(Data shown)

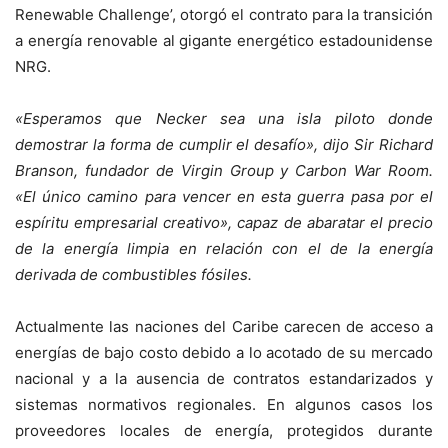
Renewable Challenge’, otorgó el contrato para la transición
a energía renovable al gigante energético estadounidense
NRG.
«Esperamos que Necker sea una isla piloto donde
demostrar la forma de cumplir el desafío», dijo Sir Richard
Branson, fundador de Virgin Group y Carbon War Room.
«El único camino para vencer en esta guerra pasa por el
espíritu empresarial creativo», capaz de abaratar el precio
de la energía limpia en relación con el de la energía
derivada de combustibles fósiles.
Actualmente las naciones del Caribe carecen de acceso a
energías de bajo costo debido a lo acotado de su mercado
nacional y a la ausencia de contratos estandarizados y
sistemas normativos regionales. En algunos casos los
proveedores locales de energía, protegidos durante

(End Data shown)

Pick out the lines above containing the word "para", then copy them.

Renewable Challenge’, otorgó el contrato para la transición
«El único camino para vencer en esta guerra pasa por el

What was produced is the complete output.